Rechnen musst Du mit 250-550 Euro pro Tag.

LG

Stephan


----------



## Stephan Bonefish (14. November 2005)

*AW: Kroatien???*

hab noch was vergessen: 
die zentrale fürs BigGame in Croatia ist 'Jezera'
LG
Stephan


----------



## altersalat (14. November 2005)

*AW: Kroatien???*

ne geht nicht, hab doch geschrieben ich bin da mit der ganzen Stufe. Ich kann nur ein bisschen eher nebenher vom Ufer aus angeln und ne Gegend raussuchen kann ich auch nicht.


----------



## Stephan Bonefish (15. November 2005)

*AW: Kroatien???*

Sorry, da hat sich wohl ein Deutsch-Österreichisches Missverständnis eingeschlichen. Ich dachte, es handelt sich um eine Studienfahrt über längere Zeit im Rahmen der Universität, bei uns heißt 'Stufe' 'Klasse'.
Sorry, beim Angeln vom Ufer aus bin ich Dir keine große Hilfe.
LG
Stephan


----------



## altersalat (15. November 2005)

*AW: Kroatien???*

bei mir heißt Stufe auch Klasse....aber mit 17 studieren wäre dann schon eher selten...egal...


----------



## Dieter1944 (15. November 2005)

*AW: Kroatien???*

Hallo Till,
das ist - enschuldige den Vergleich - aber in etwa so, als wenn du fragst: Ich will an die deutsche Osteeküste fahren, was kann ich dort fangen. Die Adria ist von Italien an südwärts viele viele Hunderte Kilometer lang. Ich kann dir nur berichten, wie es auf der Insel Ciovo, vor Trogir, etwa 30 Kilometer nördlich von Split ist: Das erste Jahr ohne Angel: Kein Sress.
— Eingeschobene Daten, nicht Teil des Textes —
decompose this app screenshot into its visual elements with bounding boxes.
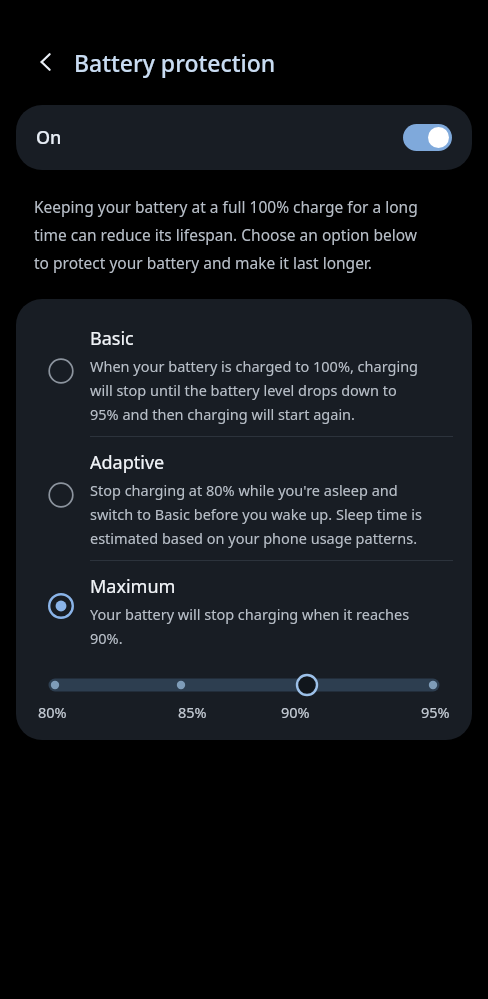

Das zweite Jahr mit Angel: Mittelfingerlange hübsche Fische rausgeholt, die sich gleich die Wildartzen einverleibt haben. Vom Boot aus trotz mehrfacher Versuche in Landnähe DORT nichts. Gefangen haben die Einheimischen spätabends und nachts mir riesigen Lampen vorn auf den Booten und dann harpuniert.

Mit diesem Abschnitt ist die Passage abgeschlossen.